-- Source data follows --
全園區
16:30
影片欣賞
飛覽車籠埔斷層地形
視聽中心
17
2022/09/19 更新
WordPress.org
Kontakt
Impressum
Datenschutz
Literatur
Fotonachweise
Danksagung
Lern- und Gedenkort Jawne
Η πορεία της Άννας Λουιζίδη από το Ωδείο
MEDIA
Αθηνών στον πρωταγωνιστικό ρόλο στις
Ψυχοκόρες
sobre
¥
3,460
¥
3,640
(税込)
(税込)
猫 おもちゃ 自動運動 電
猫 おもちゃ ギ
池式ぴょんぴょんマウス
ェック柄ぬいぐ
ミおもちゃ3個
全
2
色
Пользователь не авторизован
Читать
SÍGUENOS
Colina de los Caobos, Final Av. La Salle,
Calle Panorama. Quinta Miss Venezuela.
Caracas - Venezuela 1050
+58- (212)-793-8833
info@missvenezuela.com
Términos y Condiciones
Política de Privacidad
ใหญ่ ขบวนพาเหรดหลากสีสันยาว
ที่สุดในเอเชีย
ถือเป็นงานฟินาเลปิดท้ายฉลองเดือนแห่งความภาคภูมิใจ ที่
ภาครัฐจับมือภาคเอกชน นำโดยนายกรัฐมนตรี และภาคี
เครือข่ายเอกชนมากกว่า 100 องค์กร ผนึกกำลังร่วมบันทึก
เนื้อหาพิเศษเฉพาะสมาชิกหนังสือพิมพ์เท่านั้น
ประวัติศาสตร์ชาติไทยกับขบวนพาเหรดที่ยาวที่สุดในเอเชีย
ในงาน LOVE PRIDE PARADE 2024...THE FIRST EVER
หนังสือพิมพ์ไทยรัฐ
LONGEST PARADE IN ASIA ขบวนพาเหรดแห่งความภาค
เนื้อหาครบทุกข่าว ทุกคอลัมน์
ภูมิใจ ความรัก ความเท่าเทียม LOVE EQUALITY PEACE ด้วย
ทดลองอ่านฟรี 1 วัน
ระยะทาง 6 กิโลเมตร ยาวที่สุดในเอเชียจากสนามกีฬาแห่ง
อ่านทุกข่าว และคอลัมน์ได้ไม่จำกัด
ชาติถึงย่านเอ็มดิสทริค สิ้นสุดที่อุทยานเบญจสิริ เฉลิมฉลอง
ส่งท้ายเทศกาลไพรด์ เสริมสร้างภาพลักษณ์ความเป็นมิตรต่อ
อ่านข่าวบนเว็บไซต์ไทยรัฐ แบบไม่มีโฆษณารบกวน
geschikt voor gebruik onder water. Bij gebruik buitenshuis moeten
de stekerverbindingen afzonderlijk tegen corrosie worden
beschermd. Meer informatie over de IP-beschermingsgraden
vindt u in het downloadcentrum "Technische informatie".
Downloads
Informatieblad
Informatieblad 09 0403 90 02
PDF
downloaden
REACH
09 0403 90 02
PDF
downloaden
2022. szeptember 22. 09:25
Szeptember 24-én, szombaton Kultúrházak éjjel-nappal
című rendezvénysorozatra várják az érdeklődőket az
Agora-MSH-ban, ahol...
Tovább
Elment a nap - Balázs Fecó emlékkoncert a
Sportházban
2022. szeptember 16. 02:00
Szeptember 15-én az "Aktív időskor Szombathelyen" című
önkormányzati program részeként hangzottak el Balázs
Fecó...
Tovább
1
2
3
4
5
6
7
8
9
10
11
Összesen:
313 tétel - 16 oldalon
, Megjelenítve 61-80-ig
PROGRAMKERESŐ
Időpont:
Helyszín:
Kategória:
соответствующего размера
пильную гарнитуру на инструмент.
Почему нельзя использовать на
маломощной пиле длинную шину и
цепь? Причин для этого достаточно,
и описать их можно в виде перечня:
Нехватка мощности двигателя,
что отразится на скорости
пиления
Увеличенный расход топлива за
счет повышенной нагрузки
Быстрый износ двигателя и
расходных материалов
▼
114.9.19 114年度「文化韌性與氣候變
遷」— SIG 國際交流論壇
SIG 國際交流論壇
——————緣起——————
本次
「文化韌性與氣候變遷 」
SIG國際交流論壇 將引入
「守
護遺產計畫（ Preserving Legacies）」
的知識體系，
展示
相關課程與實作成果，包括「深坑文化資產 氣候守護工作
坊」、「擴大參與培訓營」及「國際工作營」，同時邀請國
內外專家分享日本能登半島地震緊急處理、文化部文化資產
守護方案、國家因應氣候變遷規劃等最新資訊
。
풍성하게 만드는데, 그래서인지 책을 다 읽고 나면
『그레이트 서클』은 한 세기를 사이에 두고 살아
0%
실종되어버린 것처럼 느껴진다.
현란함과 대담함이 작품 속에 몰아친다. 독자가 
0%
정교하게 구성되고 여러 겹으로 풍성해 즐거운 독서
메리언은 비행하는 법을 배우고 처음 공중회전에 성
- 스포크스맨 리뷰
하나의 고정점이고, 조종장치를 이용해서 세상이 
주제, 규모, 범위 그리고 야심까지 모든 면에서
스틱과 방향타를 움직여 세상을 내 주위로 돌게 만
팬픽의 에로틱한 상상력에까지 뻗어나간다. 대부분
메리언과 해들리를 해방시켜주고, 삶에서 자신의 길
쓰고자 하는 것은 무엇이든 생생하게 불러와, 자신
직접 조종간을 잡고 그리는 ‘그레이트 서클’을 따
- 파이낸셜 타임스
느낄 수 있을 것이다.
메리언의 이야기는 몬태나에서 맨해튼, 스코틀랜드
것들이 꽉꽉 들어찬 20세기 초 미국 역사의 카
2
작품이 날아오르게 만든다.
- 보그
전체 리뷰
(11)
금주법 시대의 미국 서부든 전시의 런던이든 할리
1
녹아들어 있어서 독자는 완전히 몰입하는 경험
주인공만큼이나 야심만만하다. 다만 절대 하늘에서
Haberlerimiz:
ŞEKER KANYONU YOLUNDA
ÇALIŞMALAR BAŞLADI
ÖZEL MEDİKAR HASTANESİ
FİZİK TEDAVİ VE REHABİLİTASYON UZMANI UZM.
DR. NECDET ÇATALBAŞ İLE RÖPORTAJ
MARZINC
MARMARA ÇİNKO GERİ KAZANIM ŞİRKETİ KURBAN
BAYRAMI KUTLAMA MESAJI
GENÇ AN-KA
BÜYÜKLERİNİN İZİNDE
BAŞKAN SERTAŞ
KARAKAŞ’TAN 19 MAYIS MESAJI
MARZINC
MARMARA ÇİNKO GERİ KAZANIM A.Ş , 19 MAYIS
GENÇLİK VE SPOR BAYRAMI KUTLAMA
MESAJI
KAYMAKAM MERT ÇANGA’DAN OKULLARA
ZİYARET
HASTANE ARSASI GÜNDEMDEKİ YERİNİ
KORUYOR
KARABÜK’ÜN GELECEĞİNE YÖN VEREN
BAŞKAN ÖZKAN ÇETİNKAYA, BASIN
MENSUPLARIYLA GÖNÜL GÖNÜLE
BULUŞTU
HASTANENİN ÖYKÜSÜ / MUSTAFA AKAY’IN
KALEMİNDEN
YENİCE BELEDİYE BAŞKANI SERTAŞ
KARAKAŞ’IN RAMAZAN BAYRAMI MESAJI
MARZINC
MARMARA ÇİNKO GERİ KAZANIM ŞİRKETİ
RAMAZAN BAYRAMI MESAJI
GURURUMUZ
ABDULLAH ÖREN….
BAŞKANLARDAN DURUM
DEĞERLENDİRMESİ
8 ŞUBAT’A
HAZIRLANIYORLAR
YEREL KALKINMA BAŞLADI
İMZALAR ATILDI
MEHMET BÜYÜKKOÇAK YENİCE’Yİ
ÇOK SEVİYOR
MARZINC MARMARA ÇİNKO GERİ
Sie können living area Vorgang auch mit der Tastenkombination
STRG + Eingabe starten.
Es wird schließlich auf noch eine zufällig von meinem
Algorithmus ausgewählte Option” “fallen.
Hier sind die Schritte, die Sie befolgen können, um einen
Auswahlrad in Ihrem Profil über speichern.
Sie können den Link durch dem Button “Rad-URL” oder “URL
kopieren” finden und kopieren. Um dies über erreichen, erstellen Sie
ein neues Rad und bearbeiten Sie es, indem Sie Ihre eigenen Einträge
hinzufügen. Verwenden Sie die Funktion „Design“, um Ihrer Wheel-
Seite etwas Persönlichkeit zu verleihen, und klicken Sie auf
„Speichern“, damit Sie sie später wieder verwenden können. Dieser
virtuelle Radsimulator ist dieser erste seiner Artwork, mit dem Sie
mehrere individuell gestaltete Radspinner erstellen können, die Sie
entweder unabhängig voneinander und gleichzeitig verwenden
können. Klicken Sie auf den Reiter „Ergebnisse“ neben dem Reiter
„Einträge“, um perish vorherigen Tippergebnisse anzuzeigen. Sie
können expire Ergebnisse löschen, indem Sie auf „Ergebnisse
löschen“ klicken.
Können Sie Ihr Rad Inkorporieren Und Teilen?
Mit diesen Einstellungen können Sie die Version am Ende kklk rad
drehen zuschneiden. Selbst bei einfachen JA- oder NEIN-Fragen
-- Source data concluded --
Activity
Each line from the one containing "GENÇLİK VE SPOR BAYRAMI KUTLAMA" to the last line of the material above should be reproduced word for word, with nothing added.

Written reply
GENÇLİK VE SPOR BAYRAMI KUTLAMA
MESAJI
KAYMAKAM MERT ÇANGA’DAN OKULLARA
ZİYARET
HASTANE ARSASI GÜNDEMDEKİ YERİNİ
KORUYOR
KARABÜK’ÜN GELECEĞİNE YÖN VEREN
BAŞKAN ÖZKAN ÇETİNKAYA, BASIN
MENSUPLARIYLA GÖNÜL GÖNÜLE
BULUŞTU
HASTANENİN ÖYKÜSÜ / MUSTAFA AKAY’IN
KALEMİNDEN
YENİCE BELEDİYE BAŞKANI SERTAŞ
KARAKAŞ’IN RAMAZAN BAYRAMI MESAJI
MARZINC
MARMARA ÇİNKO GERİ KAZANIM ŞİRKETİ
RAMAZAN BAYRAMI MESAJI
GURURUMUZ
ABDULLAH ÖREN….
BAŞKANLARDAN DURUM
DEĞERLENDİRMESİ
8 ŞUBAT’A
HAZIRLANIYORLAR
YEREL KALKINMA BAŞLADI
İMZALAR ATILDI
MEHMET BÜYÜKKOÇAK YENİCE’Yİ
ÇOK SEVİYOR
MARZINC MARMARA ÇİNKO GERİ
Sie können living area Vorgang auch mit der Tastenkombination
STRG + Eingabe starten.
Es wird schließlich auf noch eine zufällig von meinem
Algorithmus ausgewählte Option” “fallen.
Hier sind die Schritte, die Sie befolgen können, um einen
Auswahlrad in Ihrem Profil über speichern.
Sie können den Link durch dem Button “Rad-URL” oder “URL
kopieren” finden und kopieren. Um dies über erreichen, erstellen Sie
ein neues Rad und bearbeiten Sie es, indem Sie Ihre eigenen Einträge
hinzufügen. Verwenden Sie die Funktion „Design“, um Ihrer Wheel-
Seite etwas Persönlichkeit zu verleihen, und klicken Sie auf
„Speichern“, damit Sie sie später wieder verwenden können. Dieser
virtuelle Radsimulator ist dieser erste seiner Artwork, mit dem Sie
mehrere individuell gestaltete Radspinner erstellen können, die Sie
entweder unabhängig voneinander und gleichzeitig verwenden
können. Klicken Sie auf den Reiter „Ergebnisse“ neben dem Reiter
„Einträge“, um perish vorherigen Tippergebnisse anzuzeigen. Sie
können expire Ergebnisse löschen, indem Sie auf „Ergebnisse
löschen“ klicken.
Können Sie Ihr Rad Inkorporieren Und Teilen?
Mit diesen Einstellungen können Sie die Version am Ende kklk rad
drehen zuschneiden. Selbst bei einfachen JA- oder NEIN-Fragen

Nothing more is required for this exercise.